A students’ loan scheme may empower financially disadvantaged students, narrow the widening skills gap and check rising social inequality, stakeholders say.
As an emerging economy, Nigeria is at a crossroads, to either take a long leap forward or lag, while each direction may depend on human capital development strategies deployed, they add.
According to the global competitiveness index report, 2014-15, overall, Libya ranks 126, Nigeria 127 and Mali 128. Nigeria sits between two countries going through political, social and economic crises. Switzerland ranks 1, Singapore 2, Chad 143 and Guinea 144. Competitiveness on this index represents the set of institutions, policies, and factors that determine the level of productivity of a country.
Justice Ngwama, a lecturer of Industrial Relations and Personnel Management at Crawford University contends that “Malaysia’s apparent huge industrial and developmental leap, springs from the effect of a synergy between institutions of higher learning and industry, collaboration between town and gown. “To achieve any significant transformation in Nigeria, the chasm between academics and industry practitioners must be bridged. This means elevated conversations, which in turn entails higher intellectual development.”

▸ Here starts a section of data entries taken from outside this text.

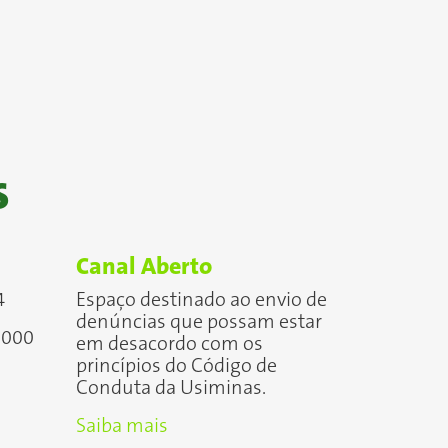
s
Canal Aberto
4
Espaço destinado ao envio de
denúncias que possam estar
2000
em desacordo com os
princípios do Código de
Conduta da Usiminas.
Saiba mais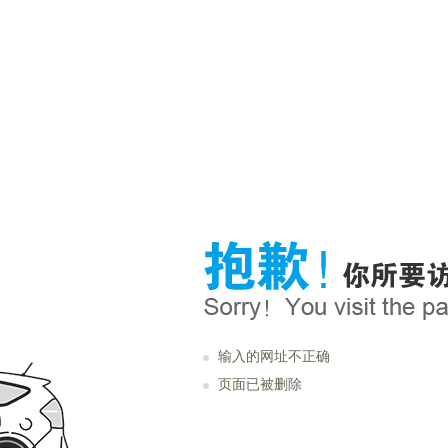
输入的网址不正确
页面已被删除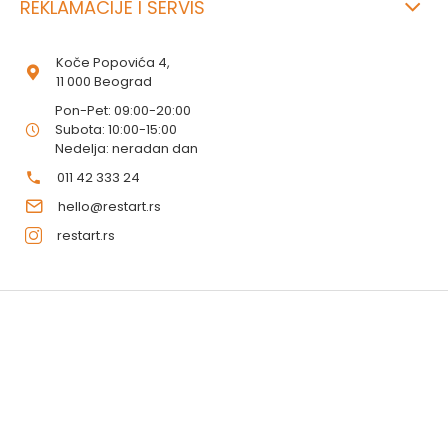
REKLAMACIJE I SERVIS
Koče Popovića 4,
11 000 Beograd
Pon-Pet: 09:00-20:00
Subota: 10:00-15:00
Nedelja: neradan dan
011 42 333 24
hello@restart.rs
restart.rs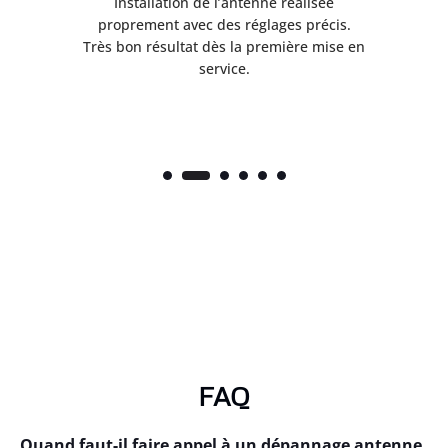
ès
Installation de l’antenne réalisée
nte
proprement avec des réglages précis.
.
Très bon résultat dès la première mise en
service.
FAQ
Quand faut-il faire appel à un dépannage antenne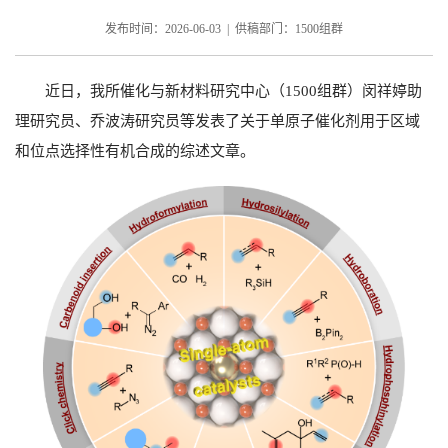
发布时间：2026-06-03 | 供稿部门：1500组群
近日，我所催化与新材料研究中心（
1500
组群）闵祥婷助
理研究员、乔波涛研究员等发表了关于单原子催化剂用于区域
和位点选择性有机合成的综述文章。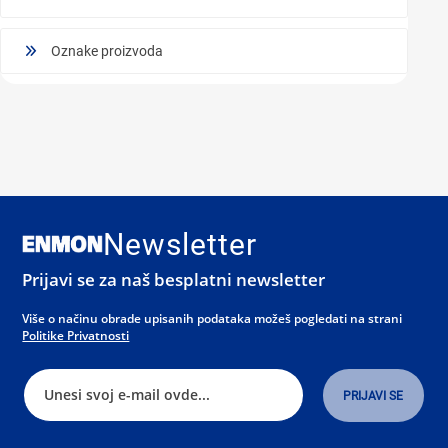
Oznake proizvoda
Newsletter
Prijavi se za naš besplatni newsletter
Više o načinu obrade upisanih podataka možeš pogledati na strani
Politike Privatnosti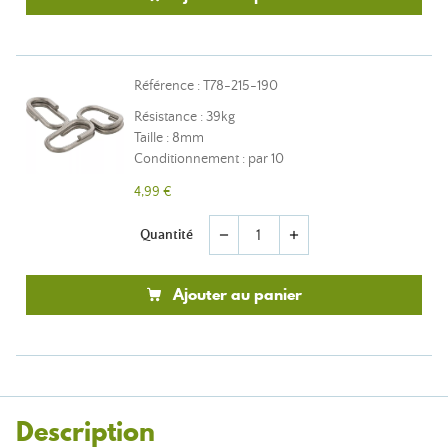
Référence : T78-215-190
Résistance : 39kg
Taille : 8mm
Conditionnement : par 10
4,99 €
Quantité
remove
add
Ajouter au panier
Description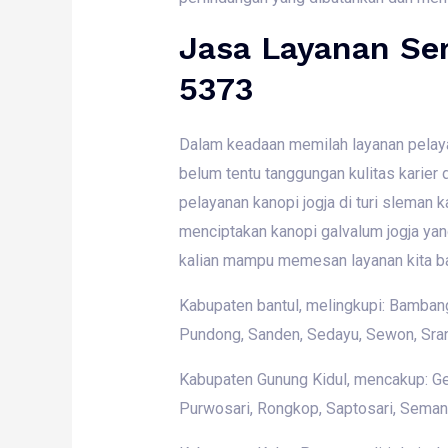
Jasa Layanan Ser
5373
Dalam keadaan memilah layanan pelayana
belum tentu tanggungan kulitas karier 
pelayanan kanopi jogja di turi sleman
menciptakan kanopi galvalum jogja yang
kalian mampu memesan layanan kita b
Kabupaten bantul, melingkupi: Bambangli
Pundong, Sanden, Sedayu, Sewon, Sra
Kabupaten Gunung Kidul, mencakup: Ged
Purwosari, Rongkop, Saptosari, Semanu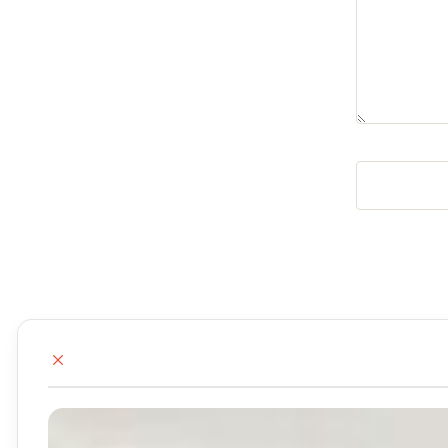
ب
س
ت
ن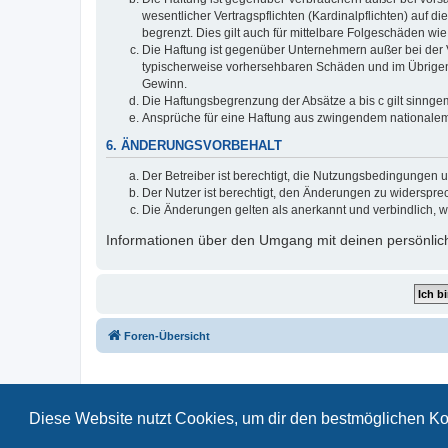
wesentlicher Vertragspflichten (Kardinalpflichten) auf
begrenzt. Dies gilt auch für mittelbare Folgeschäden 
Die Haftung ist gegenüber Unternehmern außer bei der V
typischerweise vorhersehbaren Schäden und im Übrigen 
Gewinn.
Die Haftungsbegrenzung der Absätze a bis c gilt sinnge
Ansprüche für eine Haftung aus zwingendem nationalem
6. ÄNDERUNGSVORBEHALT
Der Betreiber ist berechtigt, die Nutzungsbedingungen 
Der Nutzer ist berechtigt, den Änderungen zu widerspre
Die Änderungen gelten als anerkannt und verbindlich, 
Informationen über den Umgang mit deinen persönlich
Foren-Übersicht
Diese Website nutzt Cookies, um dir den bestmöglichen Ko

Analysts say massive access to tertiary education is necessary to transform Nigeria from a commodities based economy to a predominantly knowledge-based economy.They observe though, that this may be tough to achieve, given that about 67 percent of Nigerians live below the poverty line, or on less than $2 a day.
The need for a “decisive diversification of the economy becomes even more apparent when we consider the yearning needs of the populace for new jobs and/or welfare packages that will help drag significant numbers of them up from below the poverty line” Atedo Peterside, chairman StanbicIBTC Holdings PLC, said, during the 2016 Standard Bank West Africa Investors’ Conference.
“My parents are not interested in schooling. They believe it is a waste of time and resources. They do not see any reason why they should send me to school. I barely sailed through my National Diploma (ND), selling odds and ends to pay my school fees. I just arrived here in Ajegunle to hustle and save some money for my Higher National Diploma,recounted 20 year old, bar attendant, Isioma Izuegbu.
Izuegbu further said, “It is challenging to put money aside, because I am the first born and need to take care of my younger siblings. I do my best to wear a smile and please customers, but my situation is pathetic. My parents’ resources are meagre, we scarcely eat nutritious meals.
“I believe one day, this will become part of my testimony. I haven’t collected my WAEC results because I don’t have N10,000 the school authority requests”, she further stated .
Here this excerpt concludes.